AI video generation on RunComfy. Generate videos with the full RunComfy video-model catalog through one CLI — text-to-video, image-to-video, and Veo's video-extend. This RunComfy video generation skill picks the right model for intent and ships the documented prompt patterns + the exact runcomfy run invoke for each.
runcomfy.com · Video models · CLI docs
# 1. Install (see runcomfy-cli skill for details)
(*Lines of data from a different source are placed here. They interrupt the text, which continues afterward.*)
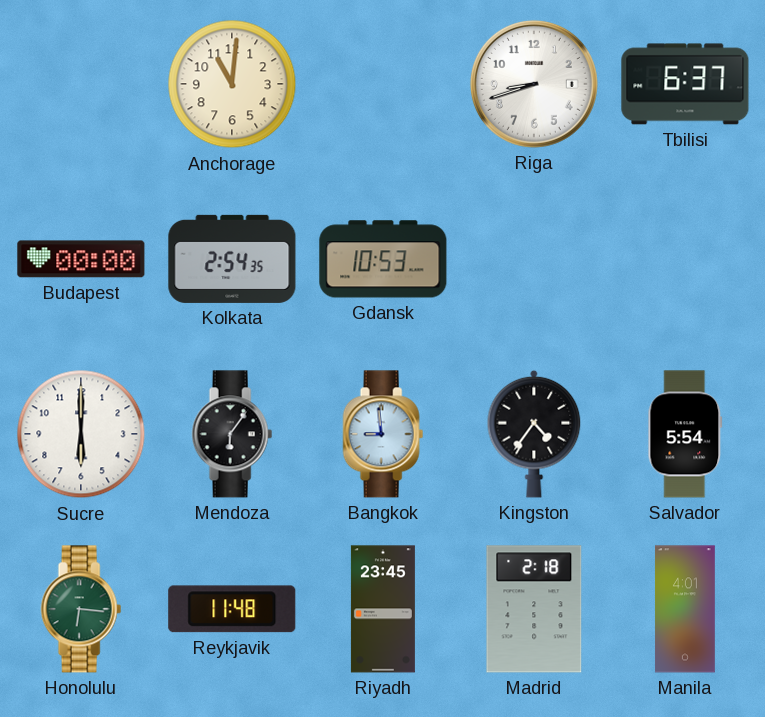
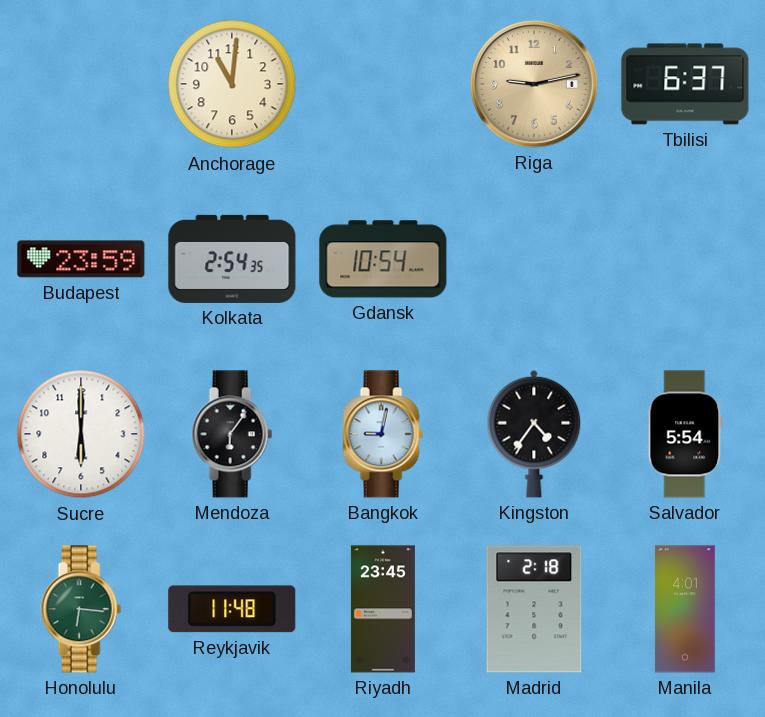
Riga: 8:42 -> 9:13
Riga dial: white -> champagne
Budapest: 00:00 -> 23:59
Gdansk: 10:53 -> 10:54
Bangkok: 8:59 -> 9:02
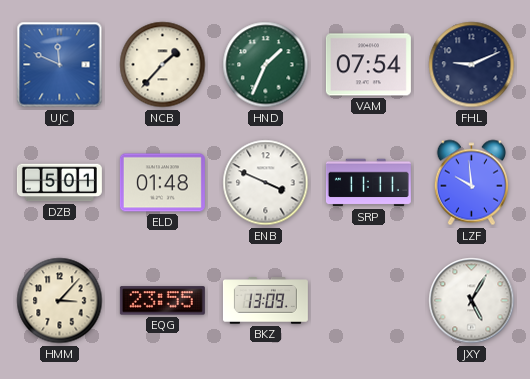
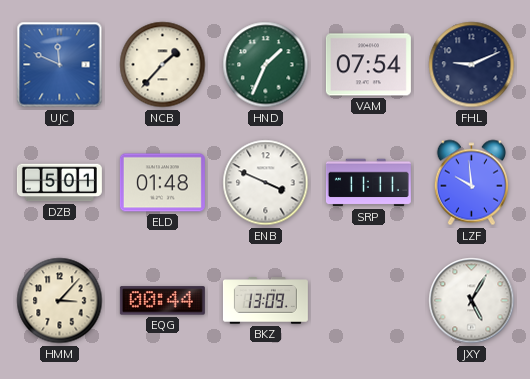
EQG: 23:55 -> 00:44
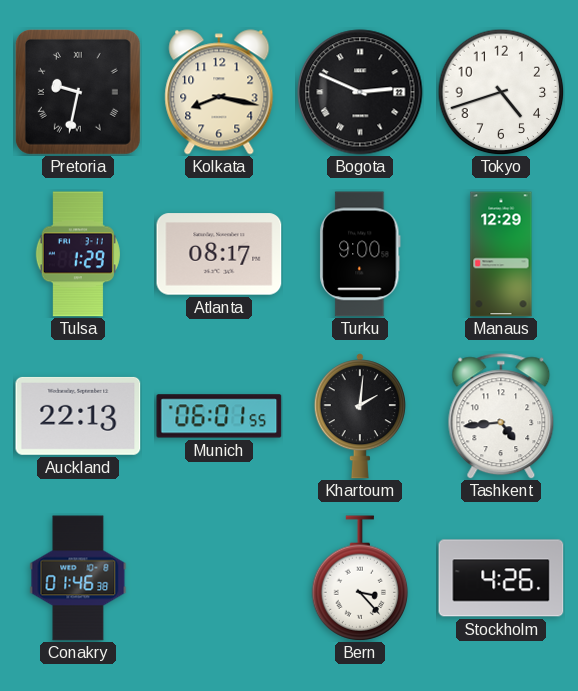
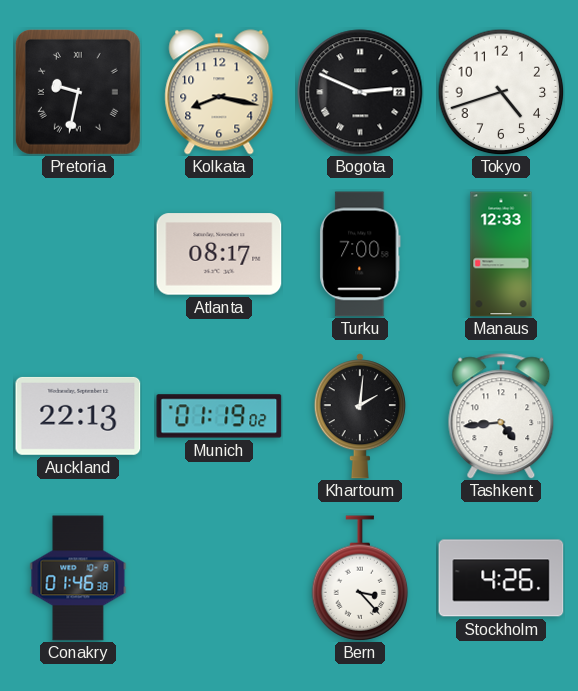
Tulsa: 1:29 -> none
Turku: 9:00 -> 7:00
Manaus: 12:29 -> 12:33
Munich: 06:01 -> 01:19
npm i -g @runcomfy/cli # or: npx -y @runcomfy/cli --version
# 2. Sign in
runcomfy login # or in CI: export RUNCOMFY_TOKEN=<token>
# 3. Generate
runcomfy run <vendor>/<model>/<endpoint> \
--input '{"prompt": "..."}' \
--output-dir ./out
CLI deep dive: runcomfy-cli skill.
HappyHorse 1.0 — happyhorse/happyhorse-1-0/text-to-video (default)
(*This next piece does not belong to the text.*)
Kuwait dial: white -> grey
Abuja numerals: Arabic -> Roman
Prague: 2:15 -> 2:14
> Currently #1 on Artificial Analysis Video Arena. Native synchronized audio generated in-pass (no separate Foley step). Native 1080p, up to ~15s, strong multi-shot character consistency.
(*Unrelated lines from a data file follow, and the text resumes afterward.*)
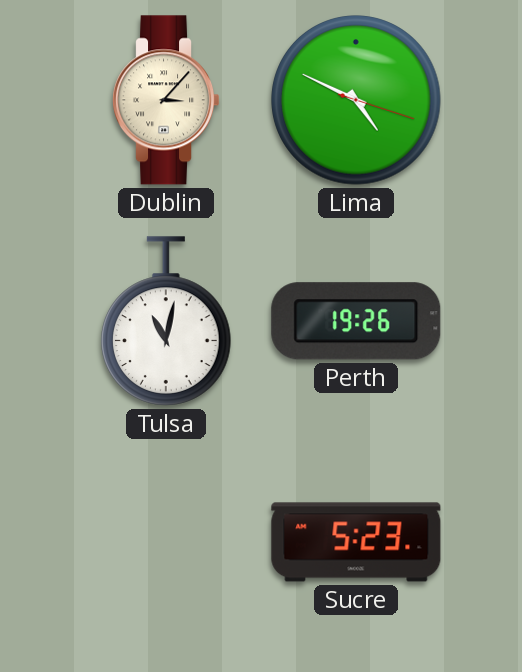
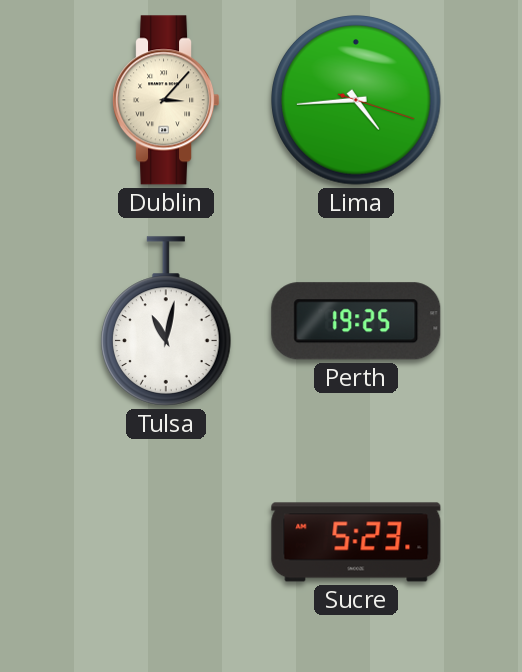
Lima: 4:49 -> 4:44
Perth: 19:26 -> 19:25
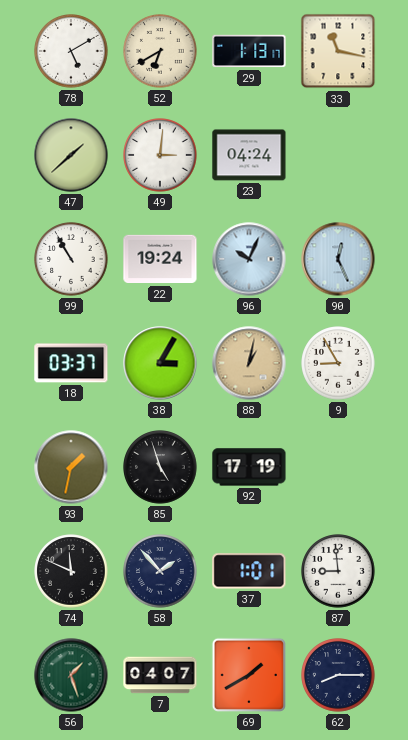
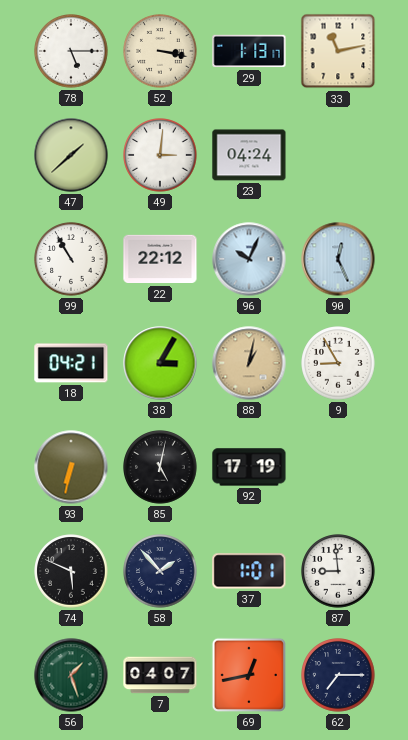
78: 5:10 -> 5:15
52: 6:40 -> 3:17
33: 11:17 -> 11:13
22: 19:24 -> 22:12
18: 03:37 -> 04:21
93: 1:32 -> 6:32
85: 4:57 -> 5:02
74: 11:49 -> 5:49
69: 1:40 -> 12:43
62: 8:15 -> 7:15
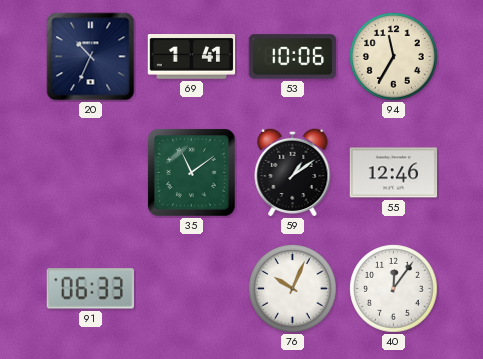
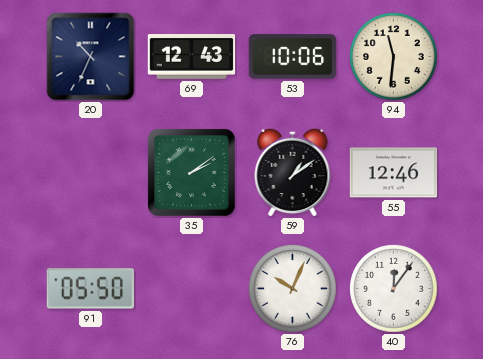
69: 1:41 -> 12:43
94: 11:35 -> 11:31
35: 11:09 -> 2:09
91: 06:33 -> 05:50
> Pick for: general-purpose t2v, ad creative with audio, social-media clips, multi-shot narratives.
> Avoid for: audio-driven lip-sync to a specific voiceover MP3 — use Wan 2-7.
Kling 3.0 4K — kling/kling-3.0/4k/text-to-video
> Kling's latest, 4K output, strong multi-shot character identity, premium camera language.
> Pick for: hero shots, final-delivery 4K cuts, multi-shot character narratives.
> Avoid for: cost-sensitive iteration — drop to Kling 2-6 Pro or Standard i2v.
Seedance v2 Pro — bytedance/seedance-v2/pro
> ByteDance flagship — multi-modal (up to 9 reference images, 3 reference videos, 3 reference audio), in-pass synchronized audio, cinematic motion refinement, lens language honored.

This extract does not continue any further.